SC calls police over increased thefts during traffic jams

Police officials blame muggings on bad roads and a lack of mass transit system.

Due to narrow lanes, traffic jams are a regular feature in Saddar. Lately, several residents have complained of people holding them at gunpoint to steal their cellphones and other valuables. PHOTO: FILE

KARACHI:


The city’s traffic jams have become even more dreadful than before now that its residents are being mugged at gunpoint.


Noticing the free rein enjoyed by street criminals, the judges have summoned police officials to explain why they have failed to manage traffic flows.

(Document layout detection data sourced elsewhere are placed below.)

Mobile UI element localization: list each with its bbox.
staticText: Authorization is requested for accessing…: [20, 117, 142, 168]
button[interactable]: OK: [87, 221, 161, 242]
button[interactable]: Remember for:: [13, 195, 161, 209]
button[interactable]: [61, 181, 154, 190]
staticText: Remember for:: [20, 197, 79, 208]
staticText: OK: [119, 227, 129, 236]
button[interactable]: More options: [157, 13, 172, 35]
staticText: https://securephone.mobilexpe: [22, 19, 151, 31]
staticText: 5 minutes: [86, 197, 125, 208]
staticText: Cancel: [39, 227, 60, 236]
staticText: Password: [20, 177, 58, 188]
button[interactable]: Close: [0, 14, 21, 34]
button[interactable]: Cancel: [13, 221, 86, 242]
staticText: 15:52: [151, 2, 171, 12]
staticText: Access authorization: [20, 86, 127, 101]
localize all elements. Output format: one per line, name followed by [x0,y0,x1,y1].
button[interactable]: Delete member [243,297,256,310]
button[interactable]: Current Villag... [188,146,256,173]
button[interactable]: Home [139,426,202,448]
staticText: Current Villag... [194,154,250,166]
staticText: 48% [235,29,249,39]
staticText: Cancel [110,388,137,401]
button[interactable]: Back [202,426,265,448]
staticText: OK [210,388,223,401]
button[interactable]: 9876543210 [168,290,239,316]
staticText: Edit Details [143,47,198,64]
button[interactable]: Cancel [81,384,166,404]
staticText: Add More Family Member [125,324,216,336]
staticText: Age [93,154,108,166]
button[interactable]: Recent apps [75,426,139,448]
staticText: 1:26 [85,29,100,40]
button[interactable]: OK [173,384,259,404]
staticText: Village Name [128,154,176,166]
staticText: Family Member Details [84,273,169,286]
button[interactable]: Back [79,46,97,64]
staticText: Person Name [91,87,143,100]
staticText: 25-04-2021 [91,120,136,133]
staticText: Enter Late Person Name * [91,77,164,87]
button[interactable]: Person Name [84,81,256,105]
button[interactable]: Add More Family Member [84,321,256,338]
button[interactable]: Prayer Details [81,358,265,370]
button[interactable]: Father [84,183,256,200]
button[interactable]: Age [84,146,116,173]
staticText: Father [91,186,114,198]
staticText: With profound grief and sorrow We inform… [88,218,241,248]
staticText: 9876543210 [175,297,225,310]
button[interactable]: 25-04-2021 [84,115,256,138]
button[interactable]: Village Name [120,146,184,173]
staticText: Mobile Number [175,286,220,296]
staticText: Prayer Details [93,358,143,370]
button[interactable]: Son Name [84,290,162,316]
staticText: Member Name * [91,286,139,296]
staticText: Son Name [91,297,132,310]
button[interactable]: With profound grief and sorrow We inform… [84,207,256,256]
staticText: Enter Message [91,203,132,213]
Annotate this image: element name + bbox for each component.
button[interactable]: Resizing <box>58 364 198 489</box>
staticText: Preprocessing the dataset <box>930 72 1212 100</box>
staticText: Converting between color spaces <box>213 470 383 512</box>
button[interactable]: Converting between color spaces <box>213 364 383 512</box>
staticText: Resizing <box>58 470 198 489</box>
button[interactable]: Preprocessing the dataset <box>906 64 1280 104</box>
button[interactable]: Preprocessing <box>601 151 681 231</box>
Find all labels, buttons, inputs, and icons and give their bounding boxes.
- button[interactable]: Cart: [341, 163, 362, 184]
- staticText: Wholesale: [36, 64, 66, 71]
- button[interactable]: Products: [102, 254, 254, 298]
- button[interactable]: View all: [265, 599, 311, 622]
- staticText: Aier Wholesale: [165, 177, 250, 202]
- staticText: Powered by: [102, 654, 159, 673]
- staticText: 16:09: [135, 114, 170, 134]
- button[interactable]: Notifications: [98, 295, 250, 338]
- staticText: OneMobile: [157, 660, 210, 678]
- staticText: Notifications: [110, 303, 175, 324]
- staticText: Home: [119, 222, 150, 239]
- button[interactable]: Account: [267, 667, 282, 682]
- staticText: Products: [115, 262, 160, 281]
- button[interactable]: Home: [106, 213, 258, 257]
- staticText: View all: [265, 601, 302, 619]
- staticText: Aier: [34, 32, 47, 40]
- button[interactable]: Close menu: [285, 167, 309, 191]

On Monday, a five member bench of the Supreme Court Karachi registry - comprising justices Anwar Zaheer Jamali, Khilji Arif Hussain, Sarmad Jalal Osmany, Gulzar Ahmed and Muhammad Athar Saeed - raised this question during the hearing of the Karachi violence suo motu implementation case.

The large bench will be conducting the hearing on a day-to-day basis to examine the government and the police department’s progress on each direction given in the judgment on October 6, 2011. The chief justice of Pakistan initiated the suo motu proceedings in August 2010 following a particularly bloody summer in Karachi.

“We have no personal grievance against any department,” said Justice Anwar Zaheer Jamali, who headed the five-member bench. “What we want is only the betterment of the department,” he told Sindh IGP Fayyaz Leghari and CCPO Iqbal Mehmood.

Several residents have approached the courts complaining about the frequent thefts that take place during traffic jams, which are a regular feature of Karachi.


Waiving a copy of one such complaint, Justice Anwar Zaheer Jamali told the police chiefs that armed gangsters on roadsides during traffic gridlocks snatch mobile phones and other belongings. This is happening in the presence of policemen, who are busy somewhere else making money, he remarked.

Leghari blamed the road muggings on the lack of a mass transit system. “Mr IG, we used to hear such tales during school days. Now, we cannot hear them anymore,” interjected Justice Khilji.



The CCPO also admitted that certain neighbourhoods have such problems but he blamed the poor condition of the roads, particularly in SITE, Mauripur and Lyari for this. Several street criminals are arrested by the police and weapons are also seized but they are bailed by the courts later, he added. At this point, the judges silenced him. The government has not passed an arms law to make such offences non-bailable, Justice Jamali remarked.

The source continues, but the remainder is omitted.